If I'm interpreting things correctly, rusticl doesn't yet support the opencl 2.0 extension that adds things like work_group_reduce_add()

https://registry.khronos.org/OpenCL/sdk/3.0/docs/man/html/workGroupFunctions.html

Corresponding to this feature on the tracker:

https://mesamatrix.net/#RusticlOpenCL2.0_Extension__Workgroup_Collective_Functions

preda commented 4 months ago

This is in standby from my POV, maybe in 6 months we'll have another go.

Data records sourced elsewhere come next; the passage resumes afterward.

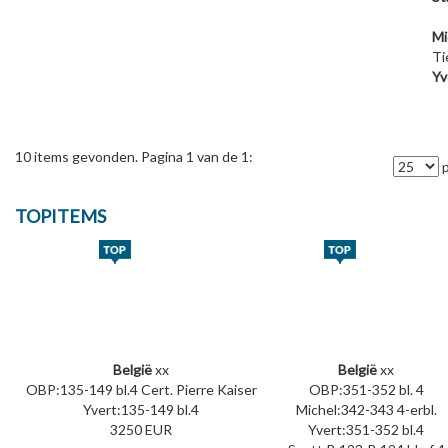
Mi
Ti
Yv
10 items gevonden. Pagina 1 van de 1:
p
TOPITEMS
België
xx
België
xx
OBP:135-149 bl.4 Cert. Pierre Kaiser
OBP:351-352 bl. 4
Yvert:135-149 bl.4
Michel:342-343 4-erbl.
3250 EUR
Yvert:351-352 bl.4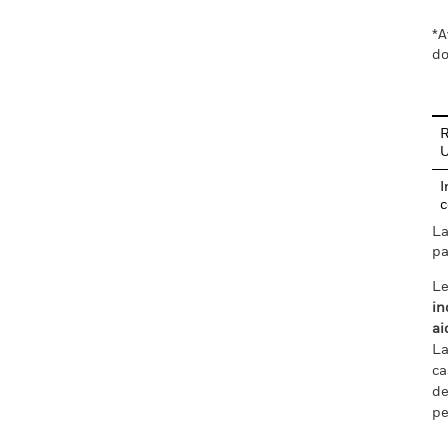
*A
do
R
I
c
La
pa
Le
in
ai
La
ca
de
pe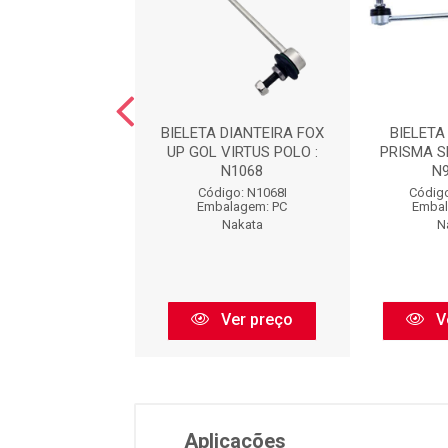
 DIANT. : N93032
BIELETA DIANTEIRA FOX
BIELETA
UP GOL VIRTUS POLO :
PRISMA S
N1068
N
igo: N93032I
Código: N1068I
Código
balagem: PC
Embalagem: PC
Embal
Nakata
Nakata
N
Ver preço
Ver preço
V
Aplicações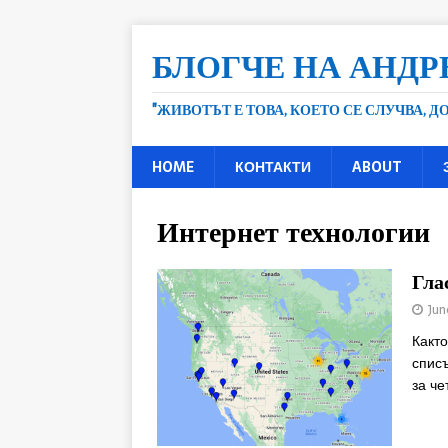
БЛОГЧЕ НА АНДР
"ЖИВОТЪТ Е ТОВА, КОЕТО СЕ СЛУЧВА, 
HOME
КОНТАКТИ
ABOUT
Интернет технологии
Гла
Jun
Както
списъ
за че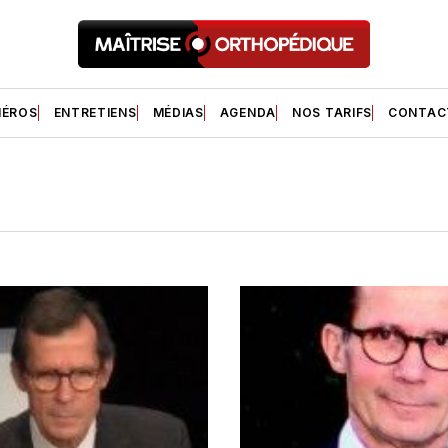
ÉROS
ENTRETIENS
MÉDIAS
AGENDA
NOS TARIFS
CONTAC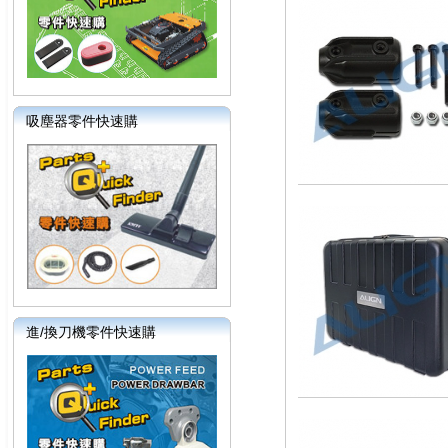
吸塵器零件快速購
進/換刀機零件快速購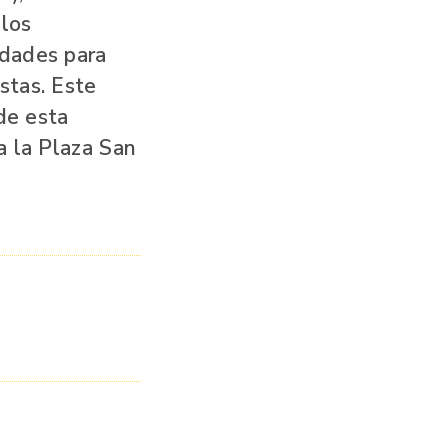
 los
idades para
stas. Este
 de esta
a la Plaza San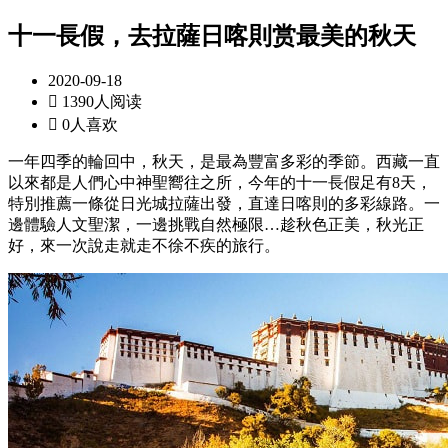
十一長假，去拉薩日喀則赏最美的秋天
2020-09-18

1390人阅读

0人喜欢
一年四季的輪回中，秋天，是最為豐富多彩的季節。西藏一直
以來都是人們心中神聖嚮往之所，今年的十一長假足有8天，
特別推薦一條從日光城拉薩出發，直達日喀則的多彩線路。一
邊體驗人文聖潔，一邊挑戰自然極限…趁秋色正美，秋光正
好，來一次說走就走不徐不疾的旅行。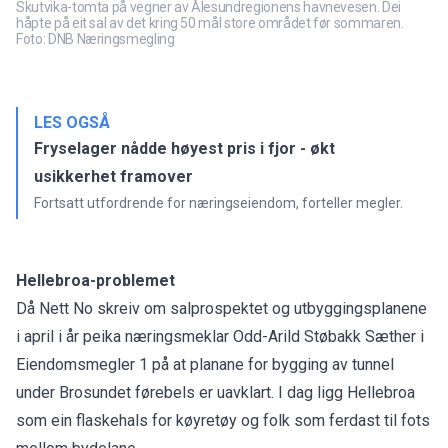
Skutvika-tomta på vegner av Ålesundregionens havnevesen. Dei
håpte på eit sal av det kring 50 mål store området før sommaren.
Foto: DNB Næringsmegling
LES OGSÅ
Fryselager nådde høyest pris i fjor - økt
usikkerhet framover
Fortsatt utfordrende for næringseiendom, forteller megler.
Hellebroa-problemet
Då Nett No skreiv om salprospektet og utbyggingsplanene
i april i år peika næringsmeklar Odd-Arild Støbakk Sæther i
Eiendomsmegler 1 på at planane for bygging av tunnel
under Brosundet førebels er uavklart. I dag ligg Hellebroa
som ein flaskehals for køyretøy og folk som ferdast til fots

chocolate42 commented 1 month ago

Tried this again with latest mesa. Now meson 1.4.0+ is required to build mesa, which I got by upgrading to Fedora 40 (alternatively build meson from source). Also needed to add PyYAML (pip install PyYAML) and cbindgen (dnf install cbindgen) to the environment I used before to get mesa to successfully compile.

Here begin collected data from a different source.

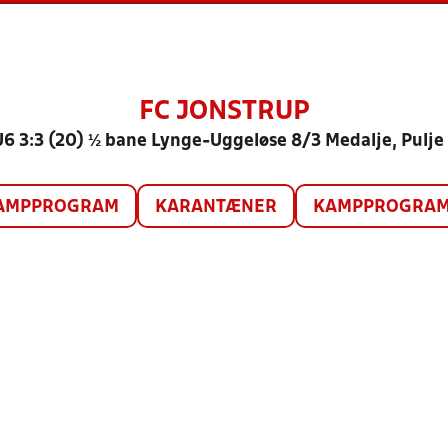
FC JONSTRUP
U6 3:3 (20) ½ bane Lynge-Uggeløse 8/3 Medalje, Pulje 
AMPPROGRAM
KARANTÆNER
KAMPPROGRAM 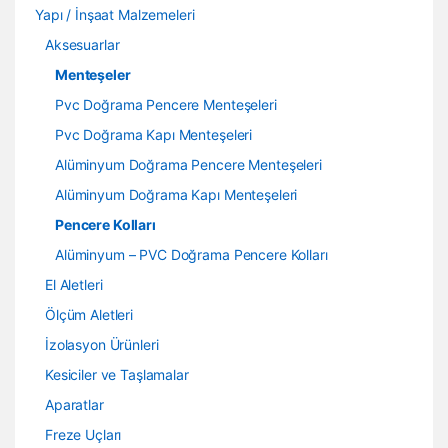
Yapı / İnşaat Malzemeleri
Aksesuarlar
Menteşeler
Pvc Doğrama Pencere Menteşeleri
Pvc Doğrama Kapı Menteşeleri
Alüminyum Doğrama Pencere Menteşeleri
Alüminyum Doğrama Kapı Menteşeleri
Pencere Kolları
Alüminyum – PVC Doğrama Pencere Kolları
El Aletleri
Ölçüm Aletleri
İzolasyon Ürünleri
Kesiciler ve Taşlamalar
Aparatlar
Freze Uçları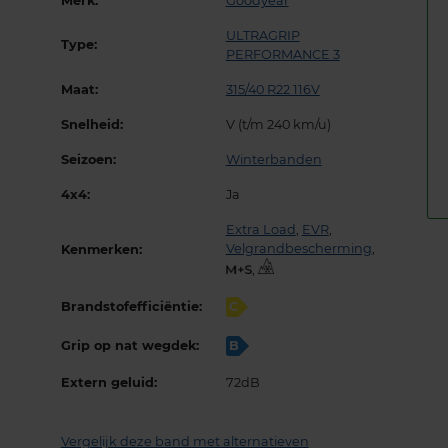
Merk:
Goodyear
ULTRAGRIP
Type:
PERFORMANCE 3
Maat:
315/40 R22 116V
Snelheid:
V (t/m 240 km/u)
Seizoen:
Winterbanden
4x4:
Ja
Extra Load
,
EVR
,
Velgrandbescherming
,
Kenmerken:
,
Brandstofefficiëntie:
C
Grip op nat wegdek:
B
Extern geluid:
72dB
Vergelijk deze band met alternatieven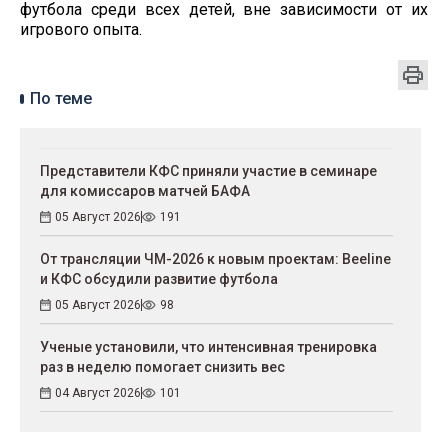
футбола среди всех детей, вне зависимости от их
игрового опыта.
По теме
Представители КФС приняли участие в семинаре
для комиссаров матчей БАФА
05 Август 2026
191
От трансляции ЧМ-2026 к новым проектам: Beeline
и КФС обсудили развитие футбола
05 Август 2026
98
Ученые установили, что интенсивная тренировка
раз в неделю помогает снизить вес
04 Август 2026
101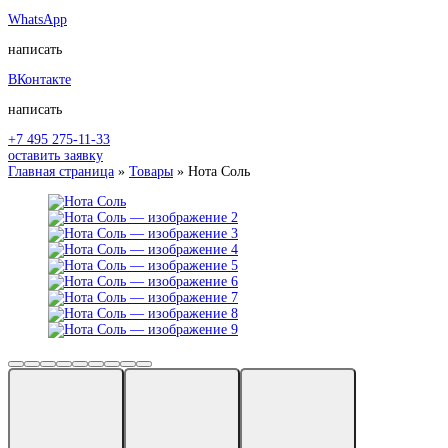
WhatsApp
написать
ВКонтакте
написать
+7 495 275-11-33
оставить заявку
Главная страница
»
Товары
»
Нота Соль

20240721 11:50:22  GpuOwl VERSION v7.5-8-gb400b88
20240721 11:50:22  GpuOwl VERSION v7.5-8-gb400b88
20240721 11:50:22  config: -prp 77936867 
20240721 11:50:23  device 0, unique id '', driver '24.3.0-devel'
20240721 11:50:23 77936867 FFT: 4M 1K:8:256 (18.58 bpw)
20240721 11:50:23 77936867 OpenCL args "-DEXP=77936867u -DWIDTH=1024u -DSMALL_HEIGHT=256u -DMIDDLE=8u -DAMDGPU=1 -DMM_CHAIN=1u -DMM2_CHAIN=2u -DWEIGHT_STEP=0.33644726404543274 -DIWEIGHT_STEP=-0.25174750481886216 -DIWEIGHTS={0,-0.44011820345520131,-0.37306474779553728,-0.29798072935699788,-0.21390437908665341,-0.11975874301407295,-0.014337887291734644,-0.44814572555075455,} -DFWEIGHTS={0,0.78609128957452257,0.5950610473469905,0.42446232150303748,0.2721098723818392,0.1360521812214803,0.014546452690911484,0.81207258201996746,}  -cl-std=CL2.0 -cl-finite-math-only "
20240721 11:50:23 77936867 ASM compilation failed, retrying compilation using NO_ASM
SPIR-V parsing FAILED:
    In file ../mesa-main-2024-07-21/mesa-main/src/compiler/spirv/vtn_variables.c:2354
    Initializer for CrossWorkgroup variable 3 not yet supported in Mesa.
    164196 bytes into the SPIR-V binary

Same blocker as before. Will try again in a few months.